My definition of a variable:
1) Can contain alphanumeric values only
2) Must be at least 1 char or more
3) Cannot start with a digit , must start with [A-Za-z]
4) A variable for example “X”, can be surrounded by this string “PROPERTY(X)”, therefore the variable becomes “PROPERTY(X)”
My current Method & Regex (works only in some cases):
public Set<String> extractUniqueVarsFromExpression(String expression) {
Set<String> varsSet = null;
Pattern p = null;
Matcher m = null;
System.out.println(expression);
if (expression != null) {
varsSet = new java.util.LinkedHashSet<String>();
//"[A-Za-zPROPERTY(?)_][A-Za-z0-9PROPERTY(?)_]*||[A-Za-z_][A-Za-z0-9_]*"
//"[[A-Za-z_][A-Za-z0-9_]*"
p = Pattern.compile("[A-Za-zPROPERTY(?)_][A-Za-z0-9PROPERTY(?)_]*||[A-Za-z_][A-Za-z0-9_]*",
Pattern.CASE_INSENSITIVE);
m = p.matcher(expression);
while (m.find()) {
String group = m.group().trim();
//do not add duplicates
if (!varsSet.contains(group))
{
varsSet.add(group);
System.out.println(" Variable : " + group);
}//end if not duplicate
}// end while
}
System.out.println();
return varsSet;
}
Examples/Cases:
Ex #1:
Input: [(ibdweight / ibdheight) * ibdheight] * 703
Output:
Variable : PROPERTY(ibdweight)
Variable : PROPERTY(ibdheight)
Ex #2:
Input: [ibdweight / ibdheight * ibdheight] * 703
Output:
Variable : ibdweight
Variable : ibdheight
Ex #3:
Input: [PROPERTY(ibdweight) / [PROPERTY(ibdheight) * PROPERTY(ibdheight)] * 703
Output:
Variable : PROPERTY(ibdweight)
Variable : PROPERTY(ibdheight)
Ex #:4
These are the cases that don’t work (examples 4 to 6):
The problem is the parenthesis are being picked up as variables:
Input: ( Mass * ( Acceleration + whatever ))
Output:
Variable : (
Variable : Mass
Variable : Acceleration
Variable : whatever
Variable : ))
Ex #:5
The problem is the parenthesis are being picked up as variables:
Input: ( Base * Height ) / 2
Output:
Variable : (
Variable : Base
Variable : Height
Variable : )
Ex #:6
The problem is the parenthesis are being picked up as variables OR attached to a variable:
Input: [((( var * var2 ) var3 ) + ( var1 / var4 ) var5) / var6 ]
Output:
Variable : (((
Variable : var
Variable : var2
Variable : )
Variable : var3
Variable : (
Variable : var1
Variable : var4
Variable : var5)
Variable : var6
The problem with your regular expression is that you have the both the parentheses and the word “PROPERTY” inside of the brackets.
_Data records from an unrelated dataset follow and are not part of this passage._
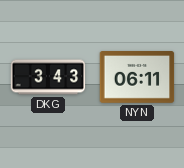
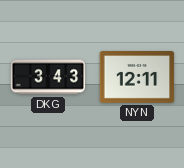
NYN: 06:11 -> 12:11
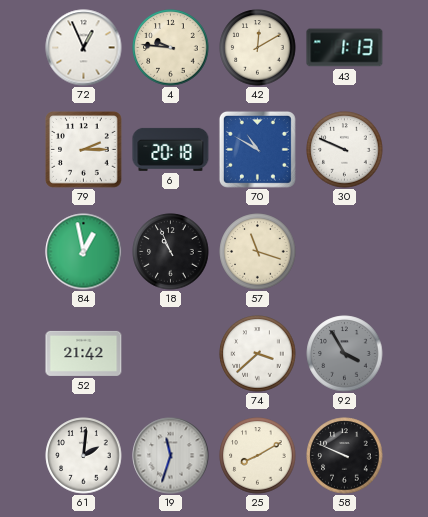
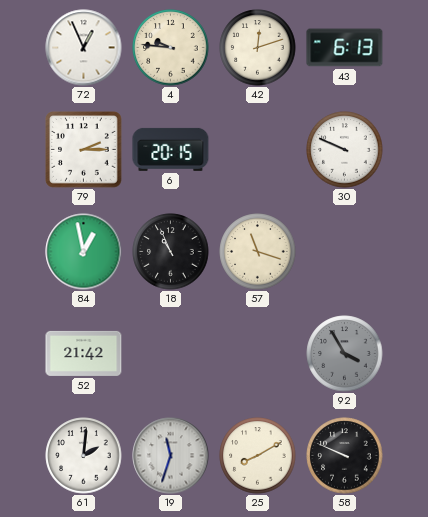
42: 12:10 -> 12:12
43: 1:13 -> 6:13
6: 20:18 -> 20:15
70: 10:50 -> none
74: 3:38 -> none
Brackets are for specifying a set of characters, not strings, any member of which will match.
A simple (although probably not optimal) variation that should work for you is:
(PROPERTY\([A-Za-z][A-Za-z0-9_]*\))|([A-Za-z][A-Za-z0-9_]*)A slightly better version would be:
(PROPERTY\([A-Za-z]\w*\))|([A-Za-z]\w*)